Foreign direct investments (FDI), the kind that stays for the long haul, proved weaker in the January-to-July period this year to $4.7 billion from $5.5 billion last year, the Bangko Sentral ng Pilipinas said on Tuesday.
The decline was attributed to foreign investor reluctance to engage in expansion activities amid concerns over slowing global growth.
But in July alone this year, FDI flows stood as a net inflow amounting to $753 million, up 35.7 percent from net inflows of only $555 million last year.
“The growth in FDI was mainly on account of the 108.4 percent increase in nonresidents’ net investments in debt instruments (to $575 million from $276 million), which more than offset the decrease in nonresidents’ net investments in equity capital (other than reinvestment of earnings) by 52.6 percent (to $65 million from $137 million) and their reinvestment of earnings by 20.1 percent (to $114 million from $142 million),” the BSP said.

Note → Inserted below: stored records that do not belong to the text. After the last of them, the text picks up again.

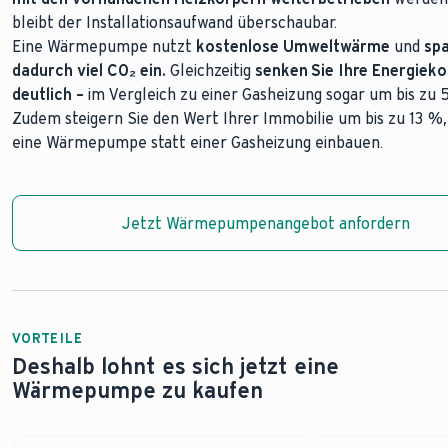
bleibt der Installationsaufwand überschaubar.
Moderne Wärmepumpen können heute
auch in älteren Geb
Eine Wärmepumpe nutzt
zuverlässig eingesetzt werden – selbst dann, wenn etwas hö
kostenlose Umweltwärme
und
spa
dadurch viel CO₂ ein.
Vorlauftemperaturen benötigt werden. Wir analysieren geme
Gleichzeitig
senken Sie Ihre Energiek
deutlich –
Ihnen, welche Anpassungen sinnvoll sind, um die neue Anlag
im Vergleich zu einer Gasheizung sogar um bis zu 
Zudem steigern Sie den Wert Ihrer Immobilie um bis zu 13 %
zu betreiben. Mit unserer Unterstützung wird der Wechsel v
eine Wärmepumpe statt einer Gasheizung einbauen.
Wärmepumpe ein reibungsloser Schritt in Richtung
Komfort,
Unabhängigkeit und Klimafreundlichkeit
.
Jetzt Wärmepumpenangebot anfordern
Jetzt Wärmepumpenangebot anfordern
VORTEILE
Deshalb lohnt es sich jetzt eine
Wärmepumpe zu kaufen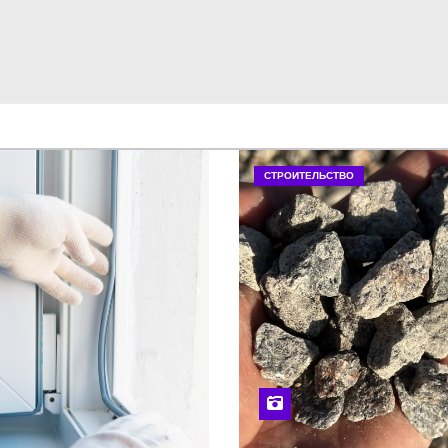
СТРОИТЕЛЬСТВО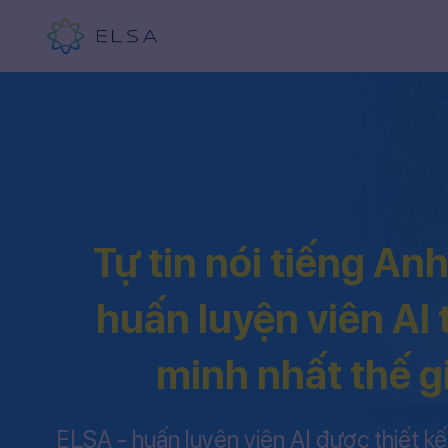
Tự tin nói tiếng An
huấn luyện viên AI
minh nhất thế g
ELSA - huấn luyện viên AI được thiết kế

By country of source, equity capital placements during the month came mostly from Japan, the United States, and Singapore. The investments were channeled primarily to the manufacturing, real estate and financial and insurance industries.
The authorities encourage FDIs over the more volatile portfolio investments, more known as “hot” money, which typically exits the country at the merest hint of trouble or promise of larger rewards elsewhere.
FDIs are more favored as they not only generate jobs for Filipinos but generate tax revenue for the nation’s coffers as well.